JOURNAL ARTICLE

The R263K mutation in HIV integrase that is selected by dolutegravir may actually prevent clinically relevant resistance to this compound

Mark Wainberg, Kaitlin Anstett, Thibault Mesplede, Peter Quashie, Yingshan Han, Maureen Oliveira
Journal of the International AIDS Society 2014, 17 (4 Suppl 3): 19518
25394027

INTRODUCTION: Drug resistance against dolutegravir (DTG) or the nucleosides with which it has been co-administered has never been observed in patients receiving this drug in first-line therapy. In contrast, a R263K mutation that confers low-level resistance (3-4 fold) to DTG has been selected by DTG in culture. Our group has ascribed the absence of resistance to DTG to the high fitness cost exacted by the R263K mutation and an inability of HIV to generate compensatory mutations.
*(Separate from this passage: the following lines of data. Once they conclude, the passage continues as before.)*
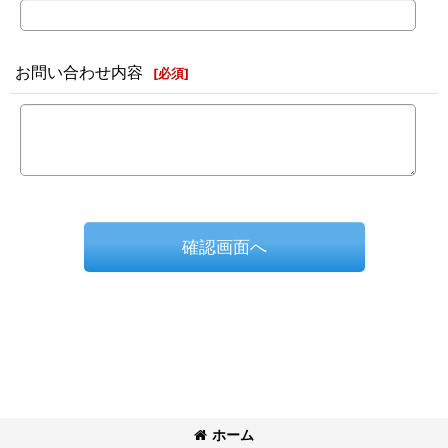
お問い合わせ内容
[
必須
]
確認画面へ
ホーム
MATERIALS AND METHODS: We generated recombinant integrase enzymes and viruses containing various combinations of mutations and studied these enzymatically and in culture. We also selected for resistance against raltegravir (RAL) using viruses containing the R263K mutation.
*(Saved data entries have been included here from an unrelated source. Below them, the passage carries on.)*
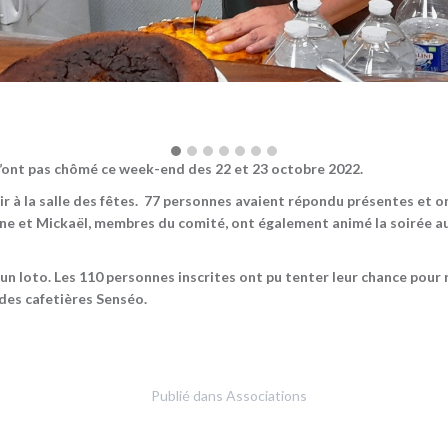
’ont pas chômé ce week-end des 22 et 23 octobre 2022.
 à la salle des fêtes. 77 personnes avaient répondu présentes et on
ine et Mickaël, membres du comité, ont également animé la soirée 
i un loto. Les 110 personnes inscrites ont pu tenter leur chance po
 des cafetières Senséo.
Publié dans
Associations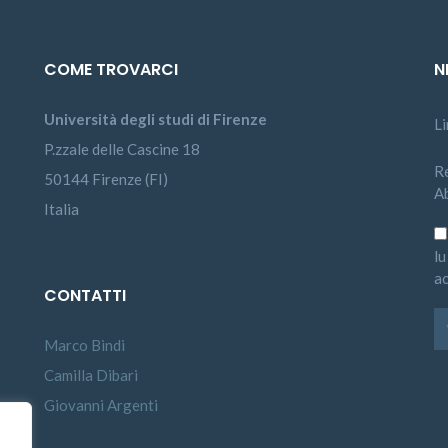
COME TROVARCI
N
Università degli studi di Firenze
L
P.zzale delle Cascine 18
Re
50144 Firenze (FI)
A
Italia
lu
ac
CONTATTI
Marco Bindi
Camilla Dibari
Giovanni Argenti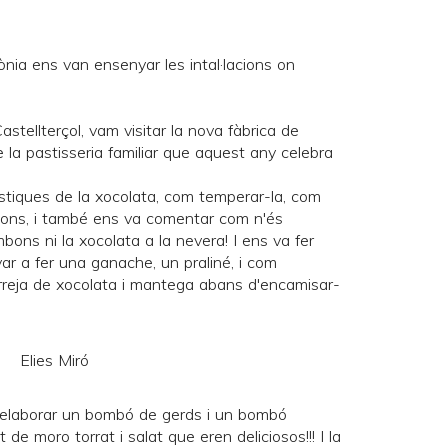
a Sònia ens van ensenyar les intal·lacions on
stellterçol, vam visitar la nova fàbrica de
e la pastisseria familiar que aquest any celebra
rístiques de la xocolata, com temperar-la, com
bons, i també ens va comentar com n'és
ons ni la xocolata a la nevera! I ens va fer
r a fer una ganache, un praliné, i com
arreja de xocolata i mantega abans d'encamisar-
 elaborar un bombó de gerds i un bombó
 de moro torrat i salat que eren deliciosos!!! I la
RESULTS: The R263K mutation alone conferred an approximate 3-fold level of resistance to DTG and a 40% loss in viral replicative capacity and recombinant integrase activity. Secondary mutations selected at positions H51Y or E138K did not individually affect either enzyme activity or DTG resistance, but the combination of R263K together with H51Y or E138K increased DTG resistance to about 7-fold accompanied by a ≈75% loss in each of viral replication capacity, and both in vitro and in vivo integrase activity. Conversely, combinations of R263K together with multiple resistance mutations for RAL and/or EVG at positions 92,143, 148 and 155 resulted in even further diminished enzymatic activity that may be incompatible with viral survival. Modelling of the 3-dimensional structure of integrase suggests that R263K is located in a region that may not permit further mutagenesis if secondary mutations at H51Y or E138K are also present. Moreover, integrase that contains R263K together with substitutions at positions 92, 143, 148 and 155 may be enzymatically inactive. The use of the R263K-containing virus to select for resistance to RAL led to the appearance of RAL-containing mutations but the loss of R263K.

CONCLUSIONS: Secondary mutations to R263K following selection with DTG have all led to diminished viral and enzymatic fitness, helping to explain why resistance to DTG in previously drug-naïve subjects has never been observed. The use of DTG in first-line therapy may prevent the facile development of drug resistance and help to forestall ongoing HIV transmission.